LSTM with Qnode using Keras layer

Hello I am attempting to use the new Keras quantum layer feature, but I am struggling to pass the output of the LSTM into the Qnode. My attempt is below. I get the error that " TypeError: QNode must include an argument with name inputs for inputting data". Thanks for your time and help.
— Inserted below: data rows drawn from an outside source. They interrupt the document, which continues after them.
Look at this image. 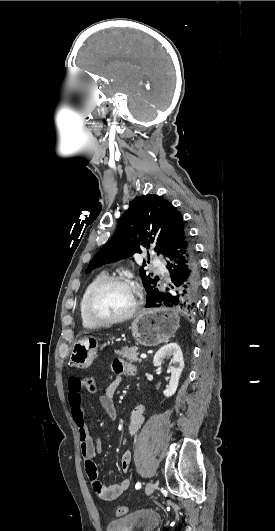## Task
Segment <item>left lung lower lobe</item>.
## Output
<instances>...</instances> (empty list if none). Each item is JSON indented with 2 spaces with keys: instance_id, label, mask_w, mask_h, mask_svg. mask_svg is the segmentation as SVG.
<instances>
[{
  "instance_id": "1",
  "label": "left lung lower lobe",
  "mask_w": 275,
  "mask_h": 531,
  "mask_svg": "<svg viewBox=\"0 0 275 531\" xmlns=\"http://www.w3.org/2000/svg\"><path fill=\"white\" fill-rule=\"evenodd\" d=\"M166 257L171 283L151 303H146V307H174L193 316L200 298V266L185 227L177 233Z\"/></svg>"
}]
</instances>
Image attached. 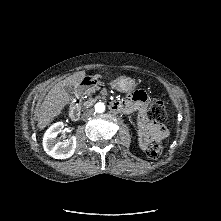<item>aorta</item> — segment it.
<instances>
[{
    "label": "aorta",
    "instance_id": "aorta-1",
    "mask_svg": "<svg viewBox=\"0 0 221 221\" xmlns=\"http://www.w3.org/2000/svg\"><path fill=\"white\" fill-rule=\"evenodd\" d=\"M105 111V104L102 102H98L95 104V112L103 113Z\"/></svg>",
    "mask_w": 221,
    "mask_h": 221
}]
</instances>
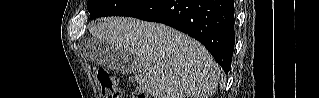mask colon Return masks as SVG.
<instances>
[{"label":"colon","instance_id":"1","mask_svg":"<svg viewBox=\"0 0 319 98\" xmlns=\"http://www.w3.org/2000/svg\"><path fill=\"white\" fill-rule=\"evenodd\" d=\"M94 75L99 82L104 98H122L118 78L116 76L111 75L101 67L94 68ZM132 98H147V91L143 88H136Z\"/></svg>","mask_w":319,"mask_h":98}]
</instances>
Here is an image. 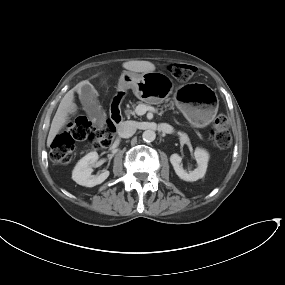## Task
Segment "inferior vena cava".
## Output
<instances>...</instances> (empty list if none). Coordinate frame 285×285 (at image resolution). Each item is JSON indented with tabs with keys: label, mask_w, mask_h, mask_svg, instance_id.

from pennylane.qnn import KerasLayer

# state vector simualtator 
dev = qml.device('default.qubit', wires=2)
n_qubits=2

@qml.qnode(dev,interface='tf')

@qml.qnode(dev)


def circuit(inputs, weights_0, weight_1,weight_2,weight_3,weight_4,weight_5):
    
    #qml.RX(weights_0, wires=0)
    #qml.RX(weight_1, wires=1)
    #qml.RY(weight_2, wires=0)
    #qml.RY(weight_3, wires=1)
    #qml.RZ(weight_4, wires=0)
    #qml.RZ(weight_5, wires=1)
    qml.RZ(inputs,wires=0)
    qml.RZ(inputs,wires=1)
    
    qml.rot(weights_0,weight_1,weight_2,wires=0)
    qml.rot(weight_3,weight_4,weight_5,wires=1)
    
    # span all quantum states and create entanglement 
    qml.CNOT(wires=[0, 1])
    
    # return expectation value as output of QNode
    return qml.expval(qml.PauliZ(0))


# creating a dictionary and initializing value for our quantum parameters
weight_shapes = {"weights_0": 1,"weight_1": 1,"weight_2": 1,"weight_3": 1,"weights_4": 1,"weights_5": 1 }


# now create the quantum node in keras
qlayer = qml.qnn.KerasLayer(circuit, weight_shapes, output_dim=1)
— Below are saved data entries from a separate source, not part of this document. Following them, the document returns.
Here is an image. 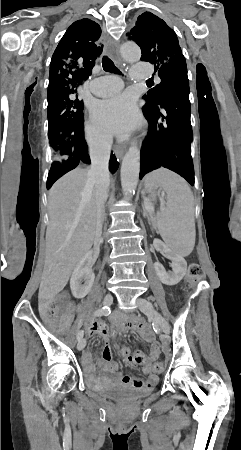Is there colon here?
<instances>
[{
  "instance_id": "1",
  "label": "colon",
  "mask_w": 241,
  "mask_h": 450,
  "mask_svg": "<svg viewBox=\"0 0 241 450\" xmlns=\"http://www.w3.org/2000/svg\"><path fill=\"white\" fill-rule=\"evenodd\" d=\"M202 275H203V269H202V267H201L199 264H197V263H191V264L189 265V268H188V279H189L190 281L197 280V279L201 278ZM76 310H77L78 312H81V311L83 310V307H82L81 305H78V306L76 307ZM162 369H163L162 364H157V365L155 366V371H156V372H161Z\"/></svg>"
}]
</instances>
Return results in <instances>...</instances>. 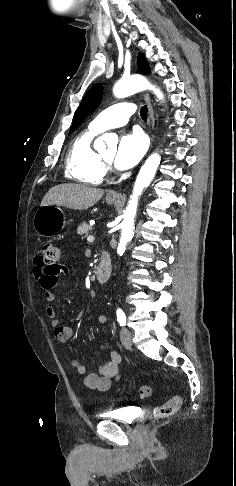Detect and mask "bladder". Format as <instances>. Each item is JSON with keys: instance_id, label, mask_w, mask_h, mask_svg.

# A sequential model with LSTM layer and quantum node as output node
LSTM=keras.layers.LSTM( 
  units=128,
  input_shape=(X_train.shape[1], X_train.shape[2])
)
    
clayer3=keras.layers.Dense(units=1)


model = tf.keras.models.Sequential([LSTM, qlayer, clayer3])
# Compile model and choose cost function/optimizer
model.compile(
  loss='mean_squared_error',
  optimizer=keras.optimizers.Adam(0.001)
)


model.summary()
print(X_train.shape[1])

# training model and choosing hyperparameters of training process
history = model.fit(
    X_train, y_train,
    epochs=30,
    batch_size=16,
    validation_split=0.1,
    verbose=1,
    shuffle=False
)

I am new to this I’m sorry, I did not think directly copying and pasting would make this post look so unappealing visually. Sorry for that again.
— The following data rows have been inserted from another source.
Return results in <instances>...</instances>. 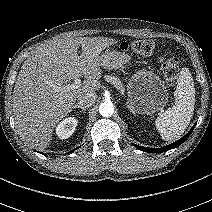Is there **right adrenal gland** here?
<instances>
[{
  "mask_svg": "<svg viewBox=\"0 0 212 212\" xmlns=\"http://www.w3.org/2000/svg\"><path fill=\"white\" fill-rule=\"evenodd\" d=\"M76 108H79V109H81L82 111H85V110H86V107L81 106V105H75V106H74V109H76Z\"/></svg>",
  "mask_w": 212,
  "mask_h": 212,
  "instance_id": "right-adrenal-gland-1",
  "label": "right adrenal gland"
}]
</instances>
Hi @diracdyson. Thanks for using pennylane! In the weight_shapes dictionary, you have defined weights_4 and weights_5 while in your circuit you have used weight_4 and weight_5 (note the “s” in weight"s"). Also, the qnode decorator is used twice in the code. I removed the extra “s” and used only one qnode decorator and the error disappears:

import pennylane as qml
from pennylane.qnn import KerasLayer

n_qubits = 2
dev = qml.device('default.qubit', wires=n_qubits)

@qml.qnode(dev)
def circuit(inputs, weights_0, weight_1, weight_2, weight_3, weight_4, weight_5):
    qml.RZ(inputs,wires=0)
    qml.RZ(inputs,wires=1)    
    qml.rot(weights_0,weight_1,weight_2,wires=0)
    qml.rot(weight_3,weight_4,weight_5,wires=1)    
    qml.CNOT(wires=[0, 1])
    return qml.expval(qml.PauliZ(0))

weight_shapes = {"weights_0": 1, "weight_1": 1, "weight_2": 1,
                 "weight_3": 1, "weight_4": 1, "weight_5": 1 }

qlayer = qml.qnn.KerasLayer(circuit, weight_shapes, output_dim=1)

I could only run your code up to this point because X_train is not defined. Hope this helps!